Segment Open

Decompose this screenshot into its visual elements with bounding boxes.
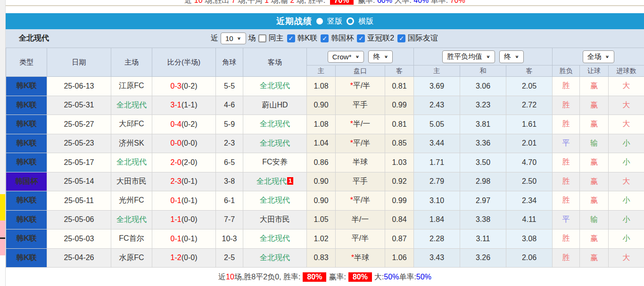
- cell-away-team[interactable]: 全北现代: [243, 248, 307, 268]
- summary-part: 单率:: [399, 272, 416, 282]
- cell-home-team[interactable]: FC首尔: [111, 229, 152, 249]
- summary-part: 70%: [330, 0, 354, 5]
- bottom-summary: 近10场,胜8平2负0, 胜率:80% 赢率:80% 大:50% 单率:50%: [6, 268, 644, 286]
- summary-part: 80%: [303, 272, 326, 282]
- cell-asia-away-odds: 0.99: [385, 191, 414, 211]
- cell-home-team[interactable]: 江原FC: [111, 77, 152, 96]
- vertical-layout-label[interactable]: 竖版: [327, 16, 342, 26]
- cell-away-team[interactable]: FC安养: [243, 153, 307, 172]
- cell-corners: 10-3: [216, 229, 243, 249]
- cell-home-team[interactable]: 大邱FC: [111, 115, 152, 134]
- cell-asia-away-odds: 0.99: [385, 96, 414, 115]
- cell-euro-away-odds: 4.11: [506, 210, 553, 229]
- cell-away-team[interactable]: 大田市民: [243, 210, 307, 229]
- sub-header-goals: 进球数: [609, 65, 644, 77]
- bookmaker-select[interactable]: Crow* ∨: [328, 51, 364, 63]
- league-friendly-checkbox[interactable]: ✓: [397, 34, 405, 42]
- cell-handicap-result: 赢: [580, 115, 609, 134]
- table-row: 韩K联 25-05-27 大邱FC 0-4(0-2) 5-9 全北现代 1.08…: [6, 115, 644, 134]
- cell-date: 25-05-31: [47, 96, 111, 115]
- cell-handicap-result: 赢: [580, 191, 609, 211]
- page-title: 近期战绩: [276, 16, 312, 27]
- summary-part: 40%: [413, 0, 429, 4]
- cell-euro-home-odds: 2.79: [414, 172, 460, 191]
- cell-league-badge: 韩国杯: [6, 172, 47, 191]
- chevron-down-icon: ∨: [486, 54, 490, 59]
- cell-handicap: 半球: [336, 153, 385, 172]
- cell-goals-result: 小: [609, 153, 644, 172]
- cell-asia-home-odds: 0.83: [307, 248, 336, 268]
- summary-part: 场,胜出: [203, 0, 231, 4]
- asia-stage-select[interactable]: 终 ∨: [368, 50, 393, 63]
- summary-part: 50%: [384, 273, 399, 281]
- matches-unit-label: 场: [248, 33, 256, 43]
- same-home-checkbox[interactable]: [258, 34, 266, 42]
- cell-euro-away-odds: 2.01: [506, 134, 553, 153]
- match-scope-select[interactable]: 全场 ∨: [583, 50, 614, 63]
- cell-score: 0-3(0-2): [152, 77, 216, 96]
- cell-away-team[interactable]: 全北现代: [243, 77, 307, 96]
- cell-euro-home-odds: 2.43: [414, 96, 460, 115]
- cell-date: 25-05-17: [47, 153, 111, 172]
- summary-part: 场,平局: [236, 0, 264, 4]
- league-koreacup-checkbox[interactable]: ✓: [321, 34, 329, 42]
- cell-away-team[interactable]: 全北现代: [243, 134, 307, 153]
- check-icon: ✓: [289, 35, 294, 42]
- chevron-down-icon: ∨: [605, 54, 610, 59]
- cell-match-result: 胜: [553, 153, 580, 172]
- league-koreacup-label: 韩国杯: [331, 33, 354, 43]
- cell-date: 25-05-06: [47, 210, 111, 229]
- cell-asia-away-odds: 0.81: [385, 115, 414, 134]
- cell-asia-away-odds: 0.84: [385, 210, 414, 229]
- cell-away-team[interactable]: 全北现代: [243, 191, 307, 211]
- cell-handicap-result: 赢: [580, 229, 609, 249]
- col-header-type: 类型: [6, 48, 47, 77]
- cell-euro-away-odds: 4.70: [506, 153, 553, 172]
- cell-home-team[interactable]: 全北现代: [111, 96, 152, 115]
- euro-average-select[interactable]: 胜平负均值 ∨: [442, 50, 495, 63]
- cell-handicap: *平/半: [336, 77, 385, 96]
- cell-goals-result: 大: [609, 115, 644, 134]
- cell-handicap-result: 赢: [580, 248, 609, 268]
- summary-part: 80%: [348, 272, 372, 282]
- cell-home-team[interactable]: 大田市民: [111, 172, 152, 191]
- league-acl2-label: 亚冠联2: [367, 33, 394, 43]
- cell-away-team[interactable]: 全北现代: [243, 115, 307, 134]
- cell-goals-result: 大: [609, 96, 644, 115]
- cell-euro-away-odds: 2.05: [506, 77, 553, 96]
- summary-part: 70%: [450, 0, 465, 4]
- col-header-score: 比分(半场): [152, 48, 216, 77]
- vertical-layout-radio[interactable]: [316, 18, 323, 25]
- cell-euro-away-odds: 1.61: [506, 115, 553, 134]
- cell-away-team[interactable]: 全北现代1: [243, 172, 307, 191]
- cell-handicap: 半/一: [336, 210, 385, 229]
- cell-home-team[interactable]: 光州FC: [111, 191, 152, 211]
- cell-date: 25-05-23: [47, 134, 111, 153]
- euro-stage-select[interactable]: 终 ∨: [499, 50, 524, 63]
- cell-date: 25-05-27: [47, 115, 111, 134]
- cell-euro-draw-odds: 3.06: [460, 77, 506, 96]
- cell-home-team[interactable]: 全北现代: [111, 210, 152, 229]
- horizontal-layout-radio[interactable]: [347, 17, 354, 25]
- cell-corners: 6-5: [216, 153, 243, 172]
- cell-match-result: 胜: [553, 248, 580, 268]
- horizontal-layout-label[interactable]: 横版: [358, 16, 373, 26]
- cell-handicap-result: 赢: [580, 96, 609, 115]
- cell-away-team[interactable]: 蔚山HD: [243, 96, 307, 115]
- league-kleague-checkbox[interactable]: ✓: [287, 34, 295, 42]
- cell-league-badge: 韩K联: [6, 229, 47, 249]
- match-count-select[interactable]: 10 ∨: [221, 33, 246, 44]
- cell-corners: 2-5: [216, 248, 243, 268]
- chevron-down-icon: ∨: [515, 54, 519, 59]
- cell-home-team[interactable]: 全北现代: [111, 153, 152, 172]
- gutter-yellow-strip: [0, 194, 5, 221]
- summary-part: 大:: [374, 272, 384, 282]
- summary-part: 1: [264, 0, 269, 4]
- cell-home-team[interactable]: 济州SK: [111, 134, 152, 153]
- cell-date: 25-04-26: [47, 248, 111, 268]
- league-acl2-checkbox[interactable]: ✓: [357, 34, 365, 42]
- cell-away-team[interactable]: 全北现代: [243, 229, 307, 249]
- table-row: 韩K联 25-06-13 江原FC 0-3(0-2) 5-5 全北现代 1.08…: [6, 77, 644, 96]
- cell-home-team[interactable]: 水原FC: [111, 248, 152, 268]
- page-left-gutter: [0, 0, 6, 286]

Segment Closed

REQUIRED WORK:
Where a line in the listing above holds the string "checkbox", include it in your count, and answer with the number alone.

EXERCISE OUTPUT:
5